- [YOUR INSTRUCTIONS]
For the records below, the count of lines that hold "Intelligence" is required; give only that number.

**** EXTRACTED RECORDS ****

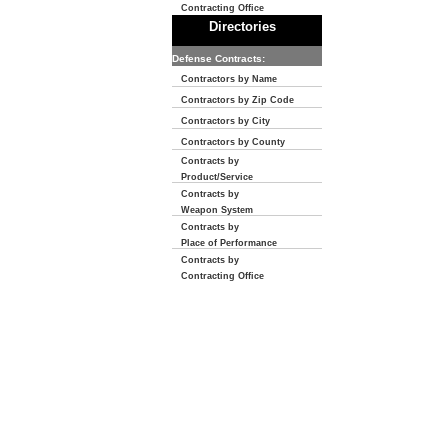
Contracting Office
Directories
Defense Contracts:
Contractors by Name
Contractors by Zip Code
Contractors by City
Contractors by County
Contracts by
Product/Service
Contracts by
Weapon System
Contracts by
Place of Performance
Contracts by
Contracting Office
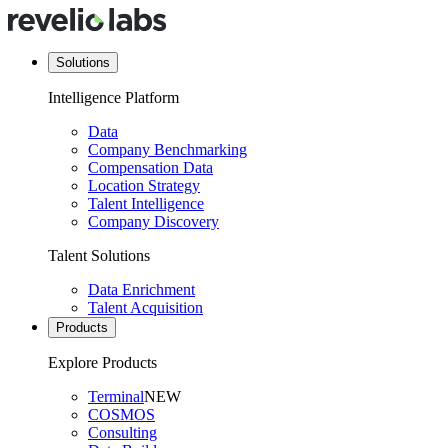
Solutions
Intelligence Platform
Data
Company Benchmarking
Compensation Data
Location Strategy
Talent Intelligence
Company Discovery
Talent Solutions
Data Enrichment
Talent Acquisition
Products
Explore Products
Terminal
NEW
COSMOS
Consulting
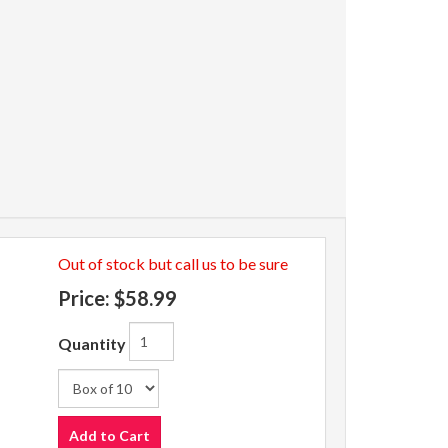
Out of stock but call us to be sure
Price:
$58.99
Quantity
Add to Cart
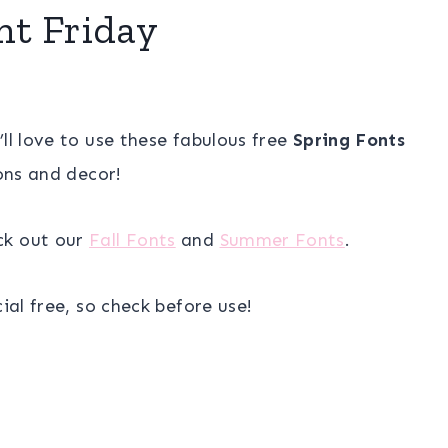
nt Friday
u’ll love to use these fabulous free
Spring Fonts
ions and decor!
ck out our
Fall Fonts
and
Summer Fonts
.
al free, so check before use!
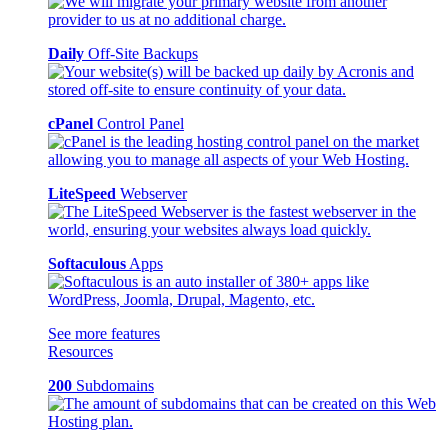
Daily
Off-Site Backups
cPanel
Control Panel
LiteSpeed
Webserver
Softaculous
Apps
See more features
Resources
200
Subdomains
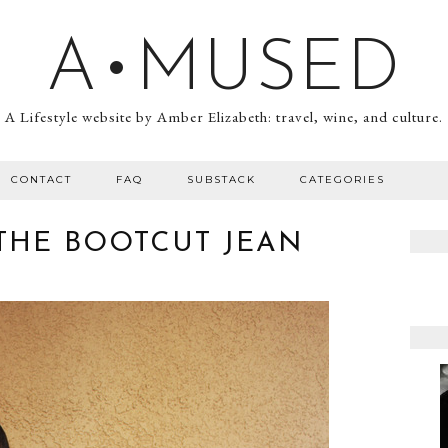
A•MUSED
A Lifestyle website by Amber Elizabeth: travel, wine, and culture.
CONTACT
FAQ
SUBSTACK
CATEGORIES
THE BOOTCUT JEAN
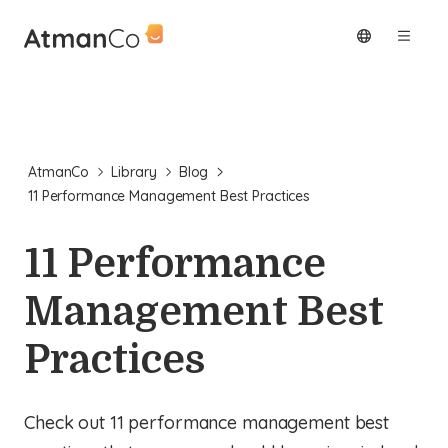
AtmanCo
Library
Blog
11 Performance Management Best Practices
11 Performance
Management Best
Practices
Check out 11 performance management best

****
**** EXTRACTED RECORDS ****

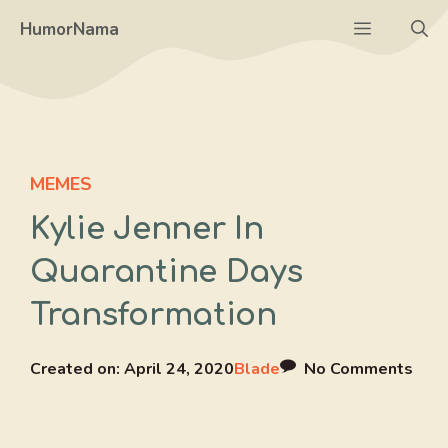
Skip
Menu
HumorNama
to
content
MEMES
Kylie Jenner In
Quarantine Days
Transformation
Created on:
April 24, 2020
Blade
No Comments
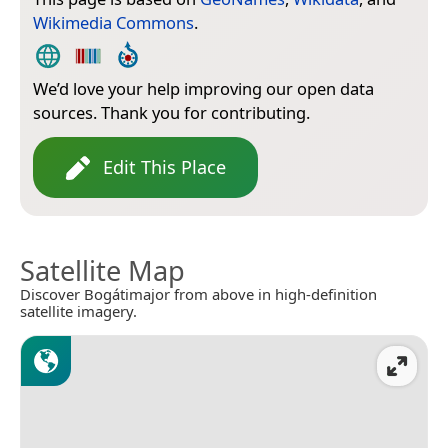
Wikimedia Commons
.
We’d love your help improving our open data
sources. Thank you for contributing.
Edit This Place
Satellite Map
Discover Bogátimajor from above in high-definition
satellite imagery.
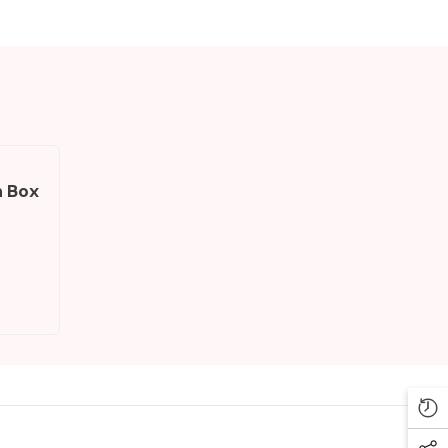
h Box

****

- [EXERCISE OUTPUT]
2